Tom Gledhill | August 2, 2017
Takeaway: Different types of acquirers use different valuation methods. Learn what key areas you should highlight depending on the buyer.
Based on your analysis, you have a good idea of what buyer type will be interested in acquiring your company. But how will that buyer type value your business? Before we consider that, let’s review the valuation methodologies. The following is a brief overview of the valuation process. A complete understanding of business valuation would require a college course at the MBA level!
You should note that valuing a business is not an exact science. Even the best appraisers need to make subjective decisions in the valuation process. Consequently, business valuations for the same company can vary from appraiser to appraiser.
Basic Valuation Approaches
There are three fundamental approaches to valuing a business. They are:
Market Approach — This works best in real estate because there are so few parameters to consider, and they are fairly consistent by region and price range. Businesses, on the other hand, have an almost infinite number of moving parts, so comparable sales have to be used in conjunction with other valuation methods. The problem with employing this approach to private SMBs (small and medium-sized businesses) is that there’s not enough data to compare apples to apples. The market approach is probably better suited to valuing public companies where a large amount of data can be gleaned.
Income Approach — The income approach may be the most common for valuing private SMBs. As expected, it is based on company revenues and earnings. One method is called Multiple of Discretionary Earnings (SDE) Method, where the SDE is defined as the net operating income plus adjustments plus the owner’s salary. The multiple is the inverse of the capitalization rate (cap rate) which is determined from an analysis of the company. Another method, the discounted cash flows, is based on reasonable projections (usually five years), and uses a discount rate (usually the cap rate plus rate of growth) to calculate the present value of the future cash flows.
Asset Approach — The asset approach is used when the fair market valuereplacement cost of assets represents most, if not all, of the value of the business. Obviously, it is based on the net tangible assets of the business: the machinery, equipment, furniture and fixtures, etc. It’s typically used when the business is no longer a going concern, or if the business has been losing money for the last few years.
Valuation Method Depends on Buyer Type
Let’s look at the most likely valuation methods used by each buyer type: ·
Strategic Buyer — These are typically large private or public companies. By their very nature, strategic buyers are interested in how the acquisition of your company can benefit them in the future and they are not so concerned about what your company has done in the past. Consequently, the most likely valuation method will be the discounted cash flow approach.

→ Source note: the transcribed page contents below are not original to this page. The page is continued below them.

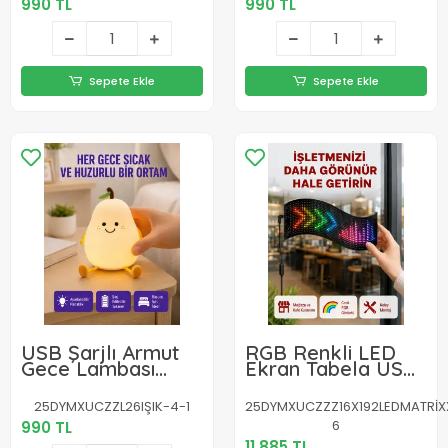
990 TL
990 TL
Sepete Ekle
Sepete Ekle
USB Şarjlı Armut
RGB Renkli LED
Gece Lambası
Ekran Tabela USB
Dokunmatik Renk
Bağlantılı ve
Değişimli
Kayan Yazı
25DYMXUCZZL26IŞIK-4-1
25DYMXUCZZZ16X192LEDMATRİX
Destekli
6
990 TL
11,885 TL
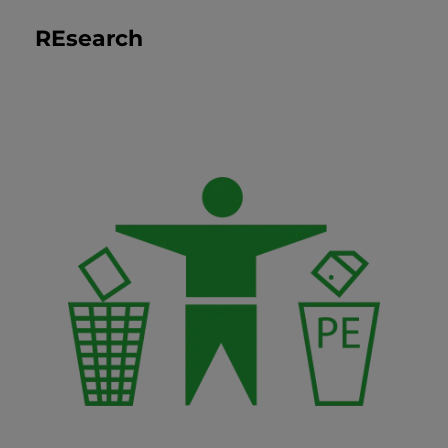
REsearch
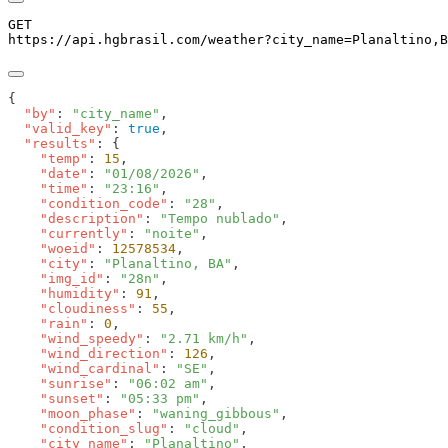
GET
https://api.hgbrasil.com
/weather
?
city_name
=
Planaltino,B
  "by"
: 
"city_name"
  "valid_key"
: 
true
  "results"
    "temp"
: 
15
    "date"
: 
"01/08/2026"
    "time"
: 
"23:16"
    "condition_code"
: 
"28"
    "description"
: 
"Tempo nublado"
    "currently"
: 
"noite"
    "woeid"
: 
12578534
    "city"
: 
"Planaltino, BA"
    "img_id"
: 
"28n"
    "humidity"
: 
91
    "cloudiness"
: 
55
    "rain"
: 
0
    "wind_speedy"
: 
"2.71 km/h"
    "wind_direction"
: 
126
    "wind_cardinal"
: 
"SE"
    "sunrise"
: 
"06:02 am"
    "sunset"
: 
"05:33 pm"
    "moon_phase"
: 
"waning_gibbous"
    "condition_slug"
: 
"cloud"
    "city_name"
: 
"Planaltino"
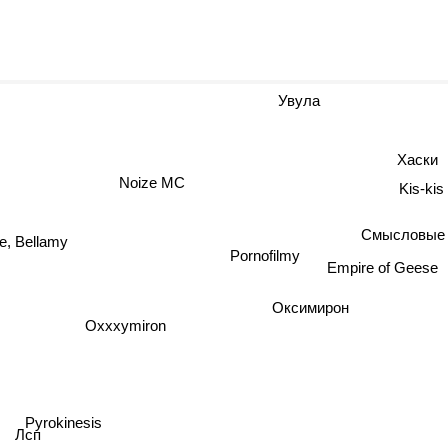
Увула
Хаски
Noize MC
Kis-kis
Смысловые 
, Bellamy
Pornofilmy
Empire of Geese
Оксимирон
Oxxxymiron
Pyrokinesis
Лсп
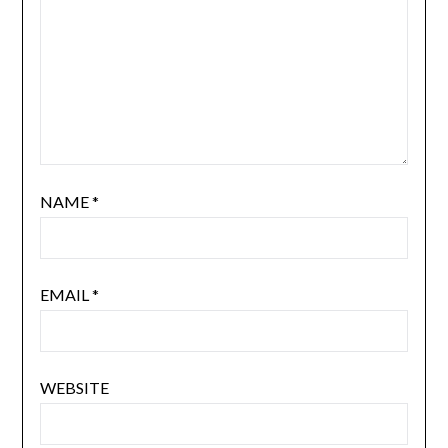
NAME
*
EMAIL
*
WEBSITE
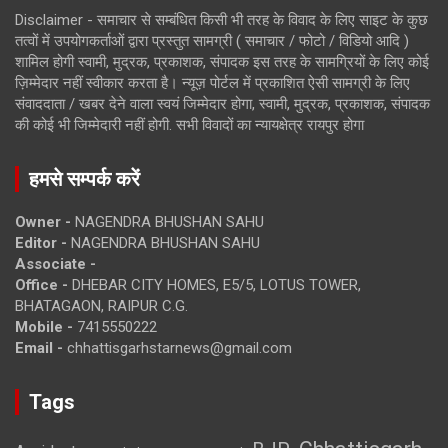
Disclaimer - समाचार से सम्बंधित किसी भी तरह के विवाद के लिए साइट के कुछ
तत्वों में उपयोगकर्ताओं द्वारा प्रस्तुत सामग्री ( समाचार / फोटो / विडियो आदि )
शामिल होगी स्वामी, मुद्रक, प्रकाशक, संपादक इस तरह के सामग्रियों के लिए कोई
ज़िम्मेदार नहीं स्वीकार करता है। न्यूज़ पोर्टल में प्रकाशित ऐसी सामग्री के लिए
संवाददाता / खबर देने वाला स्वयं जिम्मेदार होगा, स्वामी, मुद्रक, प्रकाशक, संपादक
की कोई भी जिम्मेदारी नहीं होगी. सभी विवादों का न्यायक्षेत्र रायपुर होगा
हमसे सम्पर्क करें
Owner -
NAGENDRA BHUSHAN SAHU
Editor -
NAGENDRA BHUSHAN SAHU
Associate -
Office -
DHEBAR CITY HOMES, E5/5, LOTUS TOWER,
BHATAGAON, RAIPUR C.G.
Mobile -
7415550222
Email -
chhattisgarhstarnews@gmail.com
Tags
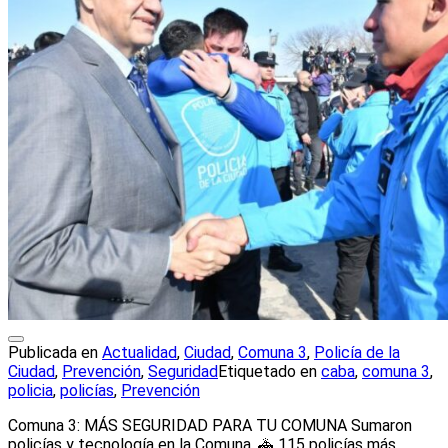
Publicada en
Actualidad
,
Ciudad
,
Comuna 3
,
Policía de la
Ciudad
,
Prevención
,
Seguridad
Etiquetado en
caba
,
comuna 3
,
policia
,
policías
,
Prevención
Comuna 3: MÁS SEGURIDAD PARA TU COMUNA Sumaron
policías y tecnología en la Comuna. 🚓 115 policías más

Sophisticated Financial Buyer — These buyers are typically small investment groups, private equity groups (PEGs) and small companies interested in growth by acquisition. These buyers are interested in what your company has done in the past as well as opportunities for growth in the future. Consequently, the most likely valuation methods will be the various multiples of earnings (using EBIT and EBITDA) and the discounted cash flow approach.
Lifestyle Buyer — The lifestyle buyers are looking for an income, the ability to build equity, and the ability to service their debt from future cash flows. There is a saying about this buyer type that they will buy the future, but they will only pay for the past. If they are looking at three companies, and everything else is equal except for the future prospects, they will buy the company that presents the best opportunities. Consequently, the valuation method of choice for this buyer type is the multiple of seller discretionary earnings. For larger companies still within this buyer type segment, they may use the multiple of EBITDA method. The only difference between the two is that seller discretionary earnings includes the owner’s normalized salary and multiple of EBITDA does not.
Industry Buyer — Don’t confuse the industry buyer with the strategic buyer. The industry buyer is usually somebody in your niche that you know and considers your company inferior to his/her company. He/She’s typically a bottom feeder and is trolling for a company to buy on the cheap for certain assets that your company may have. If he/she uses a valuation method, it will be the asset approach — probably a book value method. If there’s any possibility that this particular buyer may be interested in buying your company (total assets plus goodwill), then you must seek professional help to even the playing field.
The valuation methods used by the buyer types presented above are certainly not cast in stone. In any given situation any buyer type may use several different valuation methods. If a buyer uses several different valuation methods, each method is typically weighted and the valuation methods by buyer type suggested above usually receive a higher weighting.